Einst erregten seine Werke die Gemüter so heftig wie kaum die eines anderen deutschsprachigen Dichters nach 1945. Ihre Auslieferung wurde gerichtlich untersagt, sie lösten Skandale aus, Politiker ergingen sich in Beschimpfungen und Verdammungen des Autors. Mittlerweile ist der einst Geschmähte so etwas wie ein österreichischer Nationalheiliger. Dieses posthume Schicksal teilt er mit vielen anderen zu Lebzeiten Miss- oder Unverstandenen.
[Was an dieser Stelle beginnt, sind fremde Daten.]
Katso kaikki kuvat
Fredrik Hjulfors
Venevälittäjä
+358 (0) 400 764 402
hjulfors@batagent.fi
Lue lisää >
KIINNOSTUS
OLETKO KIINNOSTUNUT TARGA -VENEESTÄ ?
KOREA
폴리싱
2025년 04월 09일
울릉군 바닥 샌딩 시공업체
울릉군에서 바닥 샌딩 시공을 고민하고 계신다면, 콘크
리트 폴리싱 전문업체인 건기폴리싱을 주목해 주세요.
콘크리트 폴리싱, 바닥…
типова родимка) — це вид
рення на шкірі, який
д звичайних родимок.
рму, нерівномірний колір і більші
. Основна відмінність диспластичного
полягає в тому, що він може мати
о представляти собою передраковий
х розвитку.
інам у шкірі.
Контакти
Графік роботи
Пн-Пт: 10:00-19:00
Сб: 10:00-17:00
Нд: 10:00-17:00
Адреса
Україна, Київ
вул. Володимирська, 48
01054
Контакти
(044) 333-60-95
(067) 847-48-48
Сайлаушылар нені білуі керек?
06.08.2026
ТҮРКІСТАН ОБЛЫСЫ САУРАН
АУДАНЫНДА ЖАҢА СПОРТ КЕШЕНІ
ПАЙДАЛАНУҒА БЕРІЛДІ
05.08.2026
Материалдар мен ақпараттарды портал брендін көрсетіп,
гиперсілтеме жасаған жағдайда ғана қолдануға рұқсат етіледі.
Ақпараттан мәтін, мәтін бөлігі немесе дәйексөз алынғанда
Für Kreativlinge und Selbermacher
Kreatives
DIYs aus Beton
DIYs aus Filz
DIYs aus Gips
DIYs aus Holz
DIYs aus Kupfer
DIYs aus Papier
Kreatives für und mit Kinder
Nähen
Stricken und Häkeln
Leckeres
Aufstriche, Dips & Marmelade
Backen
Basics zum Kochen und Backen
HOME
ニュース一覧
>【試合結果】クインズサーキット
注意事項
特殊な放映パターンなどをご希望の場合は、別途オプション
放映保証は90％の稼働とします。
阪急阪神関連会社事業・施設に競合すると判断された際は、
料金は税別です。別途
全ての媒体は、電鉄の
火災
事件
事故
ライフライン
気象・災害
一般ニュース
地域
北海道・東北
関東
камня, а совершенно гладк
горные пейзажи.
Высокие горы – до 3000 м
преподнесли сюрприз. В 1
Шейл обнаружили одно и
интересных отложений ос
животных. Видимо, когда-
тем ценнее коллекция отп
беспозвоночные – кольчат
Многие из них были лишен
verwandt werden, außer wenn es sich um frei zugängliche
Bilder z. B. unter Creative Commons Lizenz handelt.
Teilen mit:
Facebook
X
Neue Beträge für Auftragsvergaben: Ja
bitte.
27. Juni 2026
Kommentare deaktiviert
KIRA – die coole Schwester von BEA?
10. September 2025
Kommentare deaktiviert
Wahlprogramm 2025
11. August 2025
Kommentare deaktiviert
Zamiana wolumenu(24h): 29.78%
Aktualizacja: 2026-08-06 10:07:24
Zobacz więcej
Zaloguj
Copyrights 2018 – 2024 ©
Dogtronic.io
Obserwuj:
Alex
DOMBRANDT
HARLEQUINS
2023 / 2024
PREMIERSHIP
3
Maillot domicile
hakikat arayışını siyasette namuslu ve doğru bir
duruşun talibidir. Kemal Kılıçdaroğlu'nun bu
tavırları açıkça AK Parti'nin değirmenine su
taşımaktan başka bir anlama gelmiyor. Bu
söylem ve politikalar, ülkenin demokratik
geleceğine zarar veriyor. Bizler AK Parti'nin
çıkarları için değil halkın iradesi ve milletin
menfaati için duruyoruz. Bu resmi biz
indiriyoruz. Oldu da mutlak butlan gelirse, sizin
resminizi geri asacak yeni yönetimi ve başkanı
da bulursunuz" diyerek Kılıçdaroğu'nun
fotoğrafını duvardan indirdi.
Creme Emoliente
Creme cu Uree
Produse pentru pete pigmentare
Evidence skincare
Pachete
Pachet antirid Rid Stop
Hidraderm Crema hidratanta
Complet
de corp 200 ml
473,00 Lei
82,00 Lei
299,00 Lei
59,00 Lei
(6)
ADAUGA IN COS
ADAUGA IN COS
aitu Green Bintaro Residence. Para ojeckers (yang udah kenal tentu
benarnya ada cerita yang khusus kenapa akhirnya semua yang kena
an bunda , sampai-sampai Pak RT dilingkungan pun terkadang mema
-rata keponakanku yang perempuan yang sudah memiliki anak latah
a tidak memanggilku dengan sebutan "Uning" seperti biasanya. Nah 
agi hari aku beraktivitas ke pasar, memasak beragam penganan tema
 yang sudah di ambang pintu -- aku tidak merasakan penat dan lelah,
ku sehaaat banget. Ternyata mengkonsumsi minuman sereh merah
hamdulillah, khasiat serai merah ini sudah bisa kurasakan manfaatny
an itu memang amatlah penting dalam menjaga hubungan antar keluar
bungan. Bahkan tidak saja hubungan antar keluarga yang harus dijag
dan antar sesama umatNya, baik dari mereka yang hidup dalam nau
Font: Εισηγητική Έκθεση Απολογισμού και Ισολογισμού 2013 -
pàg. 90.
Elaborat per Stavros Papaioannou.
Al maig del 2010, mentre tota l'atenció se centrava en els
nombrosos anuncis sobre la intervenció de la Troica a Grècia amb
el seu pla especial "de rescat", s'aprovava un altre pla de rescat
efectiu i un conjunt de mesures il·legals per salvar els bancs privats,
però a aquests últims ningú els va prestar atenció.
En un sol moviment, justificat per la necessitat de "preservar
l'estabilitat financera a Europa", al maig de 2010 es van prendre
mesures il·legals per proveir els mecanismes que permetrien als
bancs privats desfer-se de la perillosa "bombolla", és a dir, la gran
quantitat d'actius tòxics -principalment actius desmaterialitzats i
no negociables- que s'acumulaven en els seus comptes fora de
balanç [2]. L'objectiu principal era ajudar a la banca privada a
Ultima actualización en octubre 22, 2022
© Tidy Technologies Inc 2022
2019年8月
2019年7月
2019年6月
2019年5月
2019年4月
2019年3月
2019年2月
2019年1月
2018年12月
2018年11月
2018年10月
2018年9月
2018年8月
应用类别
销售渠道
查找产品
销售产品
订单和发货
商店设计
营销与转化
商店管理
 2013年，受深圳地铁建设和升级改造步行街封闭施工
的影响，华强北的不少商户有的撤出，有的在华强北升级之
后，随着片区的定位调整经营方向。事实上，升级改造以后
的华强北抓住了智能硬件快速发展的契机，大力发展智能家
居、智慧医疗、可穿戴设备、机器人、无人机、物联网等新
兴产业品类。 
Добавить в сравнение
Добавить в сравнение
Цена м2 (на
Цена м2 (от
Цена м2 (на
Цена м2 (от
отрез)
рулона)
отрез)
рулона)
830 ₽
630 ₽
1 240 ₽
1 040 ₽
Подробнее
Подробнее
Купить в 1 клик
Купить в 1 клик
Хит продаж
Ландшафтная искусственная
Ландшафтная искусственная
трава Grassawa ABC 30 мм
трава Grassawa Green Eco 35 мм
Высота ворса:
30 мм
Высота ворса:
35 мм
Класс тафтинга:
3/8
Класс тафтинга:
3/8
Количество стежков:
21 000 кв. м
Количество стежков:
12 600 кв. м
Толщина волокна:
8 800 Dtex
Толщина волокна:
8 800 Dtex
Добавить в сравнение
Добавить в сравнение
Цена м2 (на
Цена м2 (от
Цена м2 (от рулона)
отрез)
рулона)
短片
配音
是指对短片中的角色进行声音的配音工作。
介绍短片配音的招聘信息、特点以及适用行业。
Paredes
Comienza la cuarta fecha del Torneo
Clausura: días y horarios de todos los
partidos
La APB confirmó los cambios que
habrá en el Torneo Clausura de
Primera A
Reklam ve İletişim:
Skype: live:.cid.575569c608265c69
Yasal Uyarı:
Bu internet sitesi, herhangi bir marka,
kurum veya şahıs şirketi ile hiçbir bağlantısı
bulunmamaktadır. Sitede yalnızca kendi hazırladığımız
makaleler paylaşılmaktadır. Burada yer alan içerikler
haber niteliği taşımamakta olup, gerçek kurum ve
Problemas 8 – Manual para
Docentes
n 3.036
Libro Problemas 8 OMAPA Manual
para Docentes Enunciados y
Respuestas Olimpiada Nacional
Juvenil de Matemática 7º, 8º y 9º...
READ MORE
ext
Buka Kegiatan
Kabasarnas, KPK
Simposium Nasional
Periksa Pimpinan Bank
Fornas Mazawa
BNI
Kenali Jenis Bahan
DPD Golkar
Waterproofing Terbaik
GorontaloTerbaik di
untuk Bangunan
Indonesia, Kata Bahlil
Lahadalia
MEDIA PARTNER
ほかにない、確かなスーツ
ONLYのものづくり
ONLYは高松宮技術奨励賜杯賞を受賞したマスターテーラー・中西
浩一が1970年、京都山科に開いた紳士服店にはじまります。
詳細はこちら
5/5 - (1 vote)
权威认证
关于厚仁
Und der Reiz seiner Werke wirkt unvermindert, sie sind mittlerweile in 27 Sprachen übersetzt, die Sekundärliteratur über den Autor füllt zig Regalmeter, und an den Theatern weltweit werden längst nicht mehr nur seine Stücke gespielt, sondern auch Romane und Erzählungen für die Bühne adaptiert. Anlässlich der Inszenierung von „Alte Meister“ im Museum Ulm und der kunsthalle weishaupt begeben sich Christel Mayr, Markus Hottgenroth und Christian Katzschmann auf eine Exkursion ins Bernhardsche literarische Universum.